Cosatu, therefore, has to put on a show. Nothing it really believes in - just a show. Ethics as a kind of pop concert. Leaders must sound tough, because if they look soft, they will be voted out of those jobs they hold. Such nice, well-paid jobs.

So what I have been seeing as a vice, is in fact a virtue. It's not a disgrace, not one of the reasons why people say a plague on all politicians: it's ethics played with style.

Msomi has more thoughts. "Cosatu is well aware that its close ties to the ruling party make it vulnerable to attacks from rival unions who want to convince its members - especially in the public sector - that the federation does not put the interest of workers before all else.

"So, when medical doctors in the public sector took to the streets recently to protest against their meagre salaries, (Zwelinzima) Vavi (Cosatu secretary general) et al had to throw their weight behind the doctors' actions. Failure to do so, the federation knew, would have opened up a strategic gap for rival federations and unions to exploit. Even Zuma seems quite conscious of this.

"Though it's true that he recently urged unions to reconsider the wisdom of engaging in strikes in the current economic climate, Zuma says his government and the ANC will not stop Cosatu members from downing tools".

From this, Msomi concludes: "The tripartite alliance, it appears, will be with us for a very long time."

You see my problem, the puzzlement to which I referred in the first paragraph? Either Msomi is condoning alliance ethics at their most disgraceful; or he has written what is probably the most subtle article to emerge from an analyst's pen since the post-Mbeki alliance started to play its Great Game.
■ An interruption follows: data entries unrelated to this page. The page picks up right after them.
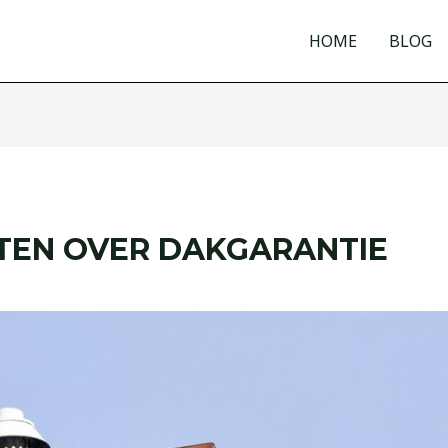
HOME
BLOG
ETEN OVER DAKGARANTIE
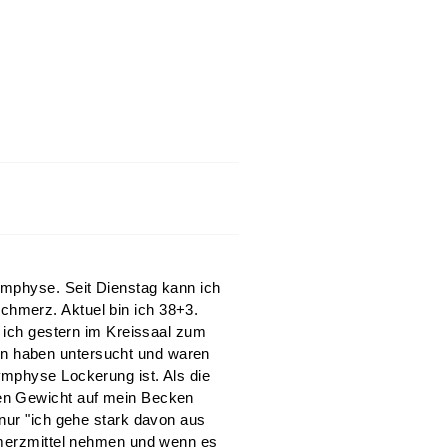
ymphyse. Seit Dienstag kann ich
hmerz. Aktuel bin ich 38+3.
r ich gestern im Kreissaal zum
 haben untersucht und waren
mphyse Lockerung ist. Als die
en Gewicht auf mein Becken
nur "ich gehe stark davon aus
hmerzmittel nehmen und wenn es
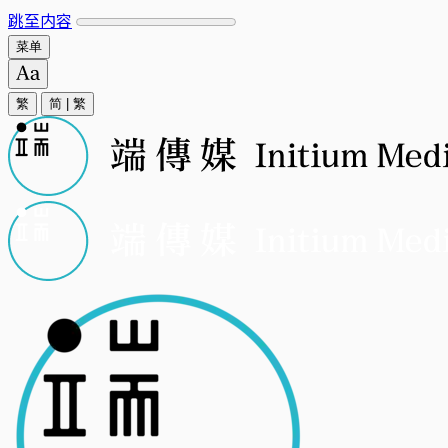
跳至内容
菜单
繁
简
|
繁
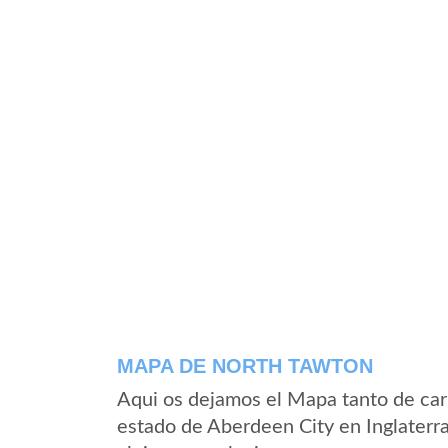
MAPA DE NORTH TAWTON
Aqui os dejamos el Mapa tanto de car
estado de Aberdeen City en Inglaterr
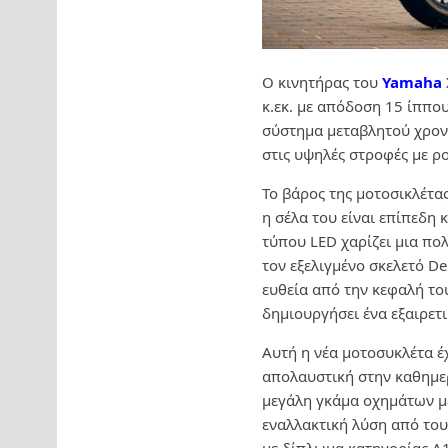
Ο κινητήρας του
Yamaha
κ.εκ. με απόδοση 15 ίππο
σύστημα μεταβλητού χρο
στις υψηλές στροφές με ρο
Το βάρος της μοτοσικλέτας
η σέλα του είναι επίπεδη
τύπου LED χαρίζει μια πολ
τον εξελιγμένο σκελετό D
ευθεία από την κεφαλή του
δημιουργήσει ένα εξαιρετ
Αυτή η νέα μοτοσυκλέτα έχ
απολαυστική στην καθημερ
μεγάλη γκάμα οχημάτων μ
εναλλακτική λύση από του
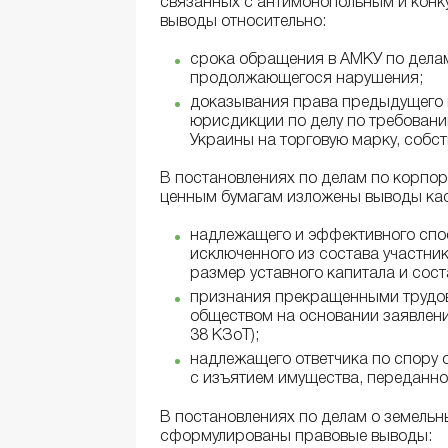
связанных с антимонопольным и кон
выводы относительно:
срока обращения в АМКУ по делам
продолжающегося нарушения;
доказывания права предыдущего 
юрисдикции по делу по требован
Украины на торговую марку, собс
В постановлениях по делам по корпо
ценным бумагам изложены выводы кас
надлежащего и эффективного спо
исключенного из состава участни
размер уставного капитала и сост
признания прекращенными трудо
обществом на основании заявлени
38 КЗоТ);
надлежащего ответчика по спору 
с изъятием имущества, переданно
В постановлениях по делам о земельн
сформулированы правовые выводы:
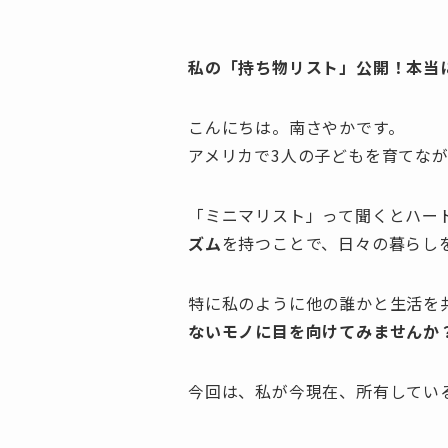
私の「持ち物リスト」公開！本当
こんにちは。南さやかです。
アメリカで3人の子どもを育てなが
「ミニマリスト」って聞くとハー
ズム
を持つことで、日々の暮らし
特に私のように他の誰かと生活を
ないモノに目を向けてみませんか
今回は、私が今現在、所有してい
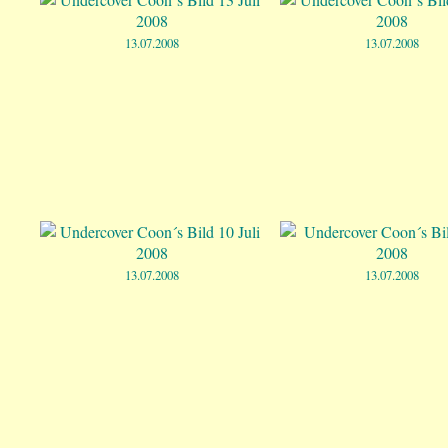
13.07.2008
13.07.2008
13.07.2008
13.07.2008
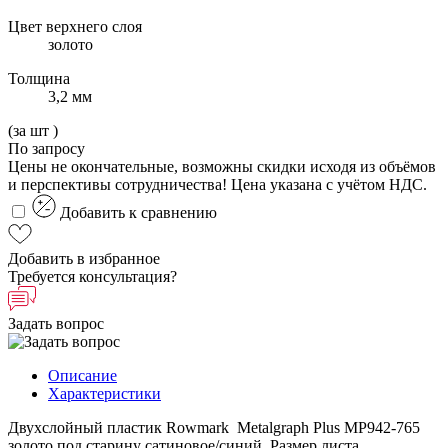
Цвет верхнего слоя
золото
Толщина
3,2 мм
(за
шт
)
По запросу
Цены не окончательные, возможны скидки исходя из объёмов
и перспективы сотрудничества! Цена указана с учётом НДС.
Добавить к сравнению
Добавить в избранное
Требуется консультация?
Задать вопрос
Описание
Характеристики
Двухслойный пластик Rowmark Metalgraph Plus MP942-765
золото под старину сатиновое/синий. Размер листа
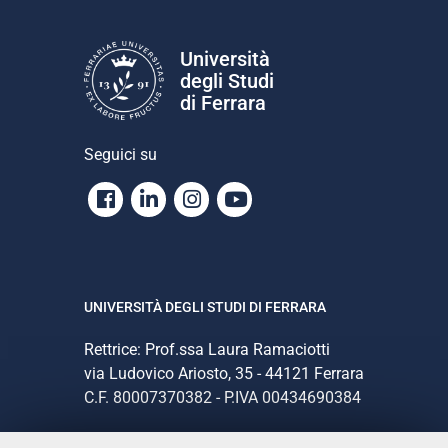
Università
degli Studi
di Ferrara
Seguici su
Facebook
Linkedin
Instagram
Youtube
UNIVERSITÀ DEGLI STUDI DI FERRARA
Rettrice: Prof.ssa Laura Ramaciotti
via Ludovico Ariosto, 35 - 44121 Ferrara
C.F. 80007370382 - P.IVA 00434690384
The points he makes have an outer meaning (the ones I comment on), and an inner meaning, which mock the alliance game-players.

Kipling said it all. If you can keep your head when all about you/Are losing theirs and blaming it on you...Yours is the Earth and everything that's in it/And - which is more - you'll have understood alliance ethics, my son!

1 Opinion(s):

Dachshund said...

Of course Cosatu, the ANC and business are in cahoots with each other. With our inflexible labour laws, what do you expect? Far better to organise a strike when there's a slowdown than retrench workers at enormous cost, only to have to hire them all over again when the economy/demand picks up.